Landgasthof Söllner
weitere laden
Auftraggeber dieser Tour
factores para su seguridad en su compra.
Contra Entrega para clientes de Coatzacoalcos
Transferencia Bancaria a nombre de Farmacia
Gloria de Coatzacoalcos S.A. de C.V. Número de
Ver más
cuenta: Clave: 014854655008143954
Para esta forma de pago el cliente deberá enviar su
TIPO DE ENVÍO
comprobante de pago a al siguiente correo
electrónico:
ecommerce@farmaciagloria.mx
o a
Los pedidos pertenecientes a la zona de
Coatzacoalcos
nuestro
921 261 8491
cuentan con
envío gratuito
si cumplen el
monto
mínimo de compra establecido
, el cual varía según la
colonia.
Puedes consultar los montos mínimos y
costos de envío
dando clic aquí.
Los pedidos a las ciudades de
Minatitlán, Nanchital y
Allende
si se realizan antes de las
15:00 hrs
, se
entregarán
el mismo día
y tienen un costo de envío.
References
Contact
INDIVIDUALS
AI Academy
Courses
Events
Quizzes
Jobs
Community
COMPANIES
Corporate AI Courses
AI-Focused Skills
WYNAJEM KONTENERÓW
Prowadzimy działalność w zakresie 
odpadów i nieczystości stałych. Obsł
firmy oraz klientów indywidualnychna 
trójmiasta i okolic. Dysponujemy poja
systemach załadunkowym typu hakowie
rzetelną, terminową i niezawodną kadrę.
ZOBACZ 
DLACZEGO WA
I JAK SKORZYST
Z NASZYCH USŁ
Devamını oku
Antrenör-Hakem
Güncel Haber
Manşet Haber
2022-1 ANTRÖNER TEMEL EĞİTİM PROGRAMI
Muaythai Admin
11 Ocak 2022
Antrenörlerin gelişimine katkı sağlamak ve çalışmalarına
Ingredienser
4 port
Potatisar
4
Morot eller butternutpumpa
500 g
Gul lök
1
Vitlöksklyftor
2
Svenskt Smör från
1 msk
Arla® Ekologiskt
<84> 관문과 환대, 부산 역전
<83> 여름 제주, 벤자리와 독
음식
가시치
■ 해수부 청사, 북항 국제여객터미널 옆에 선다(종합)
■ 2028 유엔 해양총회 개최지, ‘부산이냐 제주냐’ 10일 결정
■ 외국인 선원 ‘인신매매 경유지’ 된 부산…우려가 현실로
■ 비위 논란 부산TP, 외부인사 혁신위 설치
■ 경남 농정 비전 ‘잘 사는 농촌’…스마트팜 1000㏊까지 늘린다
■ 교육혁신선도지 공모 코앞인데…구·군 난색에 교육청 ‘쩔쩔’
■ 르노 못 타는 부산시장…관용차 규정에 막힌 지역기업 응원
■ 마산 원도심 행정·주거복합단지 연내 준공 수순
...
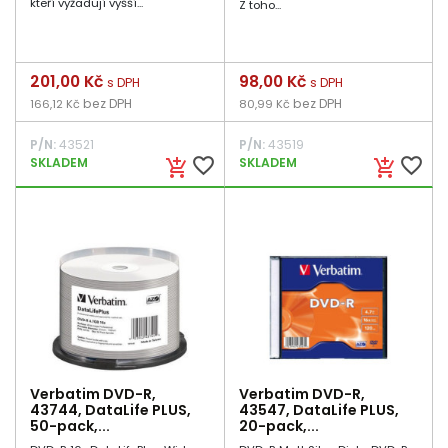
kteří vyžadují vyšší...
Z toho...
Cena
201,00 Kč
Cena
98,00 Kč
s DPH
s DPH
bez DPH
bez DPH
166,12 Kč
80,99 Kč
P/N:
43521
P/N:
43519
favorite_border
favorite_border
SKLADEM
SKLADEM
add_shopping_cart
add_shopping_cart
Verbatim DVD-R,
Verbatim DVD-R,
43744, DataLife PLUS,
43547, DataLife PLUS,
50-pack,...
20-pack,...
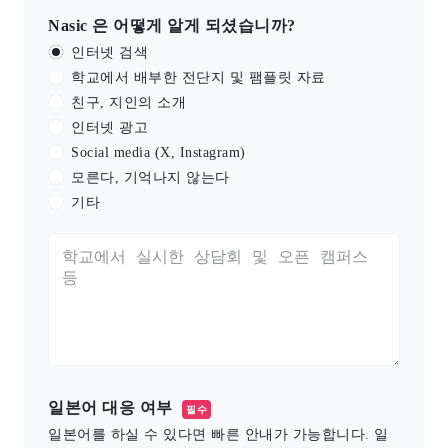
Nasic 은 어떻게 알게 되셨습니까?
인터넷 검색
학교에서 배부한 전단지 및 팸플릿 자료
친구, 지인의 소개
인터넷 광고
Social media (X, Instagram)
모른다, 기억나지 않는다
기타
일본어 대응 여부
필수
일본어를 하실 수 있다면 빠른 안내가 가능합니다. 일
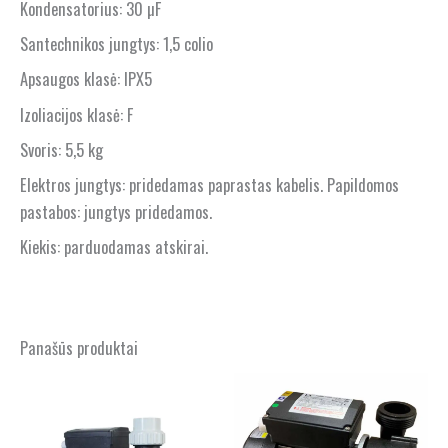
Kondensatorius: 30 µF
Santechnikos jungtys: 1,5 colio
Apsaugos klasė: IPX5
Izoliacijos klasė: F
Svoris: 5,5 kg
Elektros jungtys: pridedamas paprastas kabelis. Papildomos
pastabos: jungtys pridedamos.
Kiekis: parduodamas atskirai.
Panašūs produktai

- **What the exercise asks**: Say how many lines above contain "klasė", and give no words besides the number.

- **Solution for this exercise**: 2